▸ Problem requirements: Every line below that contains the word "תרגילי" must be copied.

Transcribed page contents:
::::

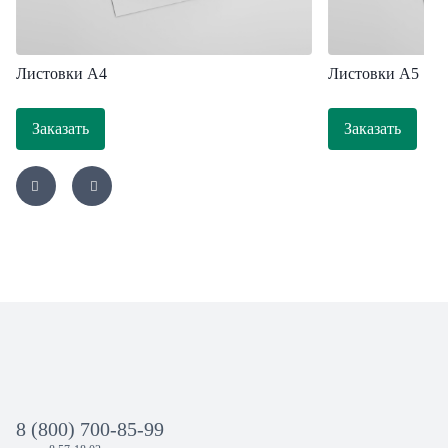
Листовки A4
Листовки А5
Заказать
Заказать
8 (800) 700-85-99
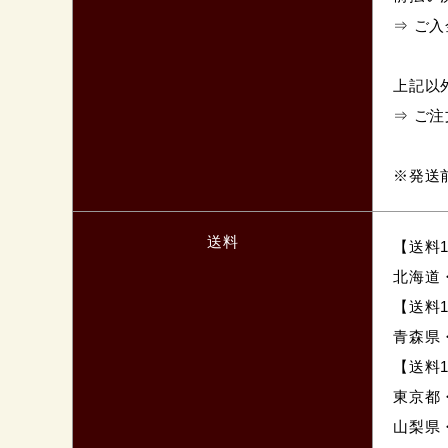
⇒ ご
上記以
⇒ ご
※発送
送料
【送料1
北海道
【送料1
青森県
【送料1
東京都
山梨県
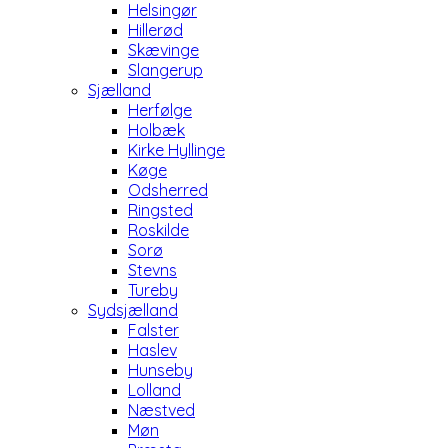
Helsingør
Hillerød
Skævinge
Slangerup
Sjælland
Herfølge
Holbæk
Kirke Hyllinge
Køge
Odsherred
Ringsted
Roskilde
Sorø
Stevns
Tureby
Sydsjælland
Falster
Haslev
Hunseby
Lolland
Næstved
Møn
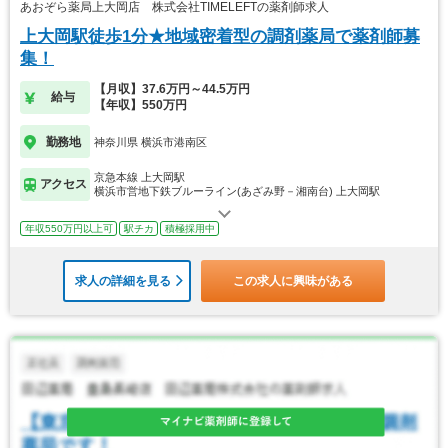
あおぞら薬局上大岡店 株式会社TIMELEFTの薬剤師求人
上大岡駅徒歩1分★地域密着型の調剤薬局で薬剤師募
集！
【月収】37.6万円～44.5万円
給与
【年収】550万円
勤務地
神奈川県 横浜市港南区
京急本線 上大岡駅
アクセス
横浜市営地下鉄ブルーライン(あざみ野－湘南台) 上大岡駅
年収550万円以上可
駅チカ
積極採用中
求人の詳細を見る
この求人に興味がある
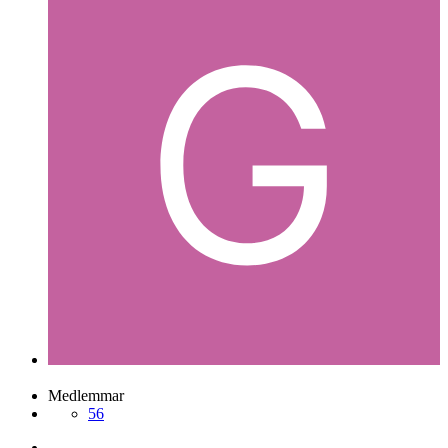
Medlemmar
56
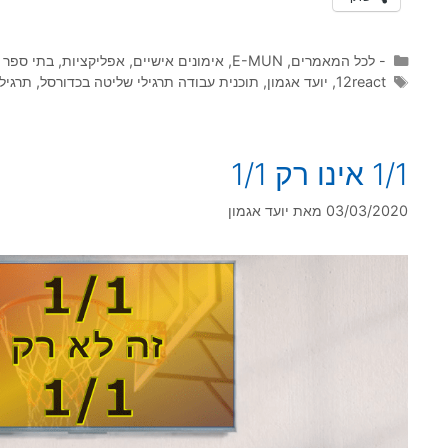
קטגוריות
- לכל המאמרים
,
E-MUN
,
אימונים אישיים
,
אפליקציות
,
בתי ספר 
תגיות
12react
,
יועד אגמון
,
תוכנית עבודה תרגילי שליטה בכדורסל
,
תרגילי
1/1 אינו רק 1/1
03/03/2020
מאת
יועד אגמון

::::

▸ Problem solution:
תוכנית עבודה תרגילי שליטה בכדורסל
תרגילי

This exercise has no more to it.